One might be scared of the dynamics that the live setting brings with it, but NK012 is obviously the aesthetic success it deserves to be, or else there wouldn’t be the follow-up Brick Mask which I thought to be the inaugural advent of B/B/S. Now it turns out that the morphogenesis of the band’s cotyledon is planted in this here first session. The release of NK012 is ultimately based – and dependent – on trust. The band didn’t plan to release this work in the first place, otherwise parts of it would have appeared sooner rather than later. The artists certainly know of the spectral lure though, and make this eclectic trip available to be devoured and engulfed. Lots of contraventions and counterpoints make up the existence of this aural undulation. The three-to-four-note melody of the opener is as phylogenetic a source for the aesthetics of B/B/S as the omnipresent oxymoron of bustling remoteness that traverses through the premonition invoked by each composition. Complex and incidental guitar licks reciprocate between elbowing drums and their various incandescent resonations.

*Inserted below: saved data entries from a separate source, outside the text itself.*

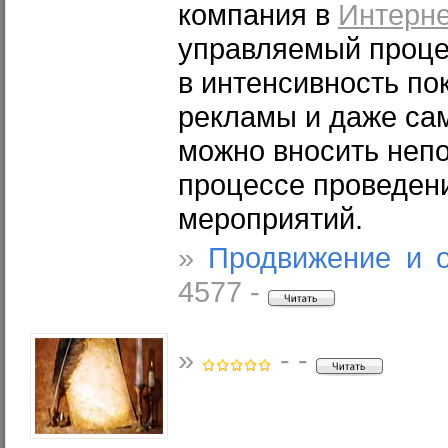
компания в
Интерн
управляемый процес
в интенсивность по
рекламы и даже са
можно вносить неп
процессе проведен
мероприятий.
»
Продвижение и 
4577 -
»
- -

The synths are sparsely used, flickering close to the periphery of each track, slowly gliding into the guitar’s peritoneum. Another highlight is Aidan Baker’s use of the flute, and I really mean it: only in the first track is it evocatively recognizable, emitting voodoo-esque superstructures of portent. I’m sure it is used again in the session, with ghostly traces of it probably touching all of the tracks. The camouflage tactics concerning the flute and the synth show B/B/S’s tendency right from the get-go, albeit in retrospect: hiding the characteristic textures in a reticulation that is as dense as it is prone to interstices of nonentity. And if these things can be hidden, delight and languour ought to be as well.